Con artists! explosions! Beautiful women and dashing men! These things do not an entire movie make! Try telling that to Rian Johnson, though. The writer/director is very early in his career, but he's already bored with movies, having referenced most of them in his two-movie filmography.
Granted, Johnson's last movie, a tight little film noir called Brick, was terrific. With The Brothers Bloom, he's upped the ante to include two Oscar winners (Adrien Brody as a contemplative con artist and Rachel Weisz as his lovely mark) and a whole host of talented background players. The budget is bigger, the locations are prettier, the colors are brighter. So what happened?
The problem here is that when Johnson begins to tell the story of two brothers (Bloom and Stephen, played by Brody and Mark Ruffalo respectively) who spend their entire lives bilking the naïve out of their money, he doesn't give us a reason to root for them. Every great antihero, from Robin Hood on, has a reason to break the law, but for these guys, it's just a way of life. I'm not saying that those people don't exist. I'm saying I don't like them. Since there's no real moral engine moving the narrative, what's left is a kind of rich-kid sentimentalism-the sort that Wes Anderson likes to poke holes in with movies like The Life Aquatic with Steve Zissou and Rushmore, in which the spoiled characters have to face down their own mortality or personal failures.

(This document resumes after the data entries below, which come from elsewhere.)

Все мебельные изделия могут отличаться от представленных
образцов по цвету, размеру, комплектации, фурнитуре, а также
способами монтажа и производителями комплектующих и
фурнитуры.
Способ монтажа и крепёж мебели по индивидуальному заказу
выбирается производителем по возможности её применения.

Christians can frequently enjoy watching movies in a non-Christian world, but they are going to be the first to see great big gaps in this particular film, rated PG-13 for violence (mostly fake), language (mostly mild) and innuendo (mostly sad). Though its own poignancies crumble apart, it suggests a deeper sadness: For the people it took to get this movie made, there was so little to believe in that a story about people fooling their loved ones sounded like something noble and fine.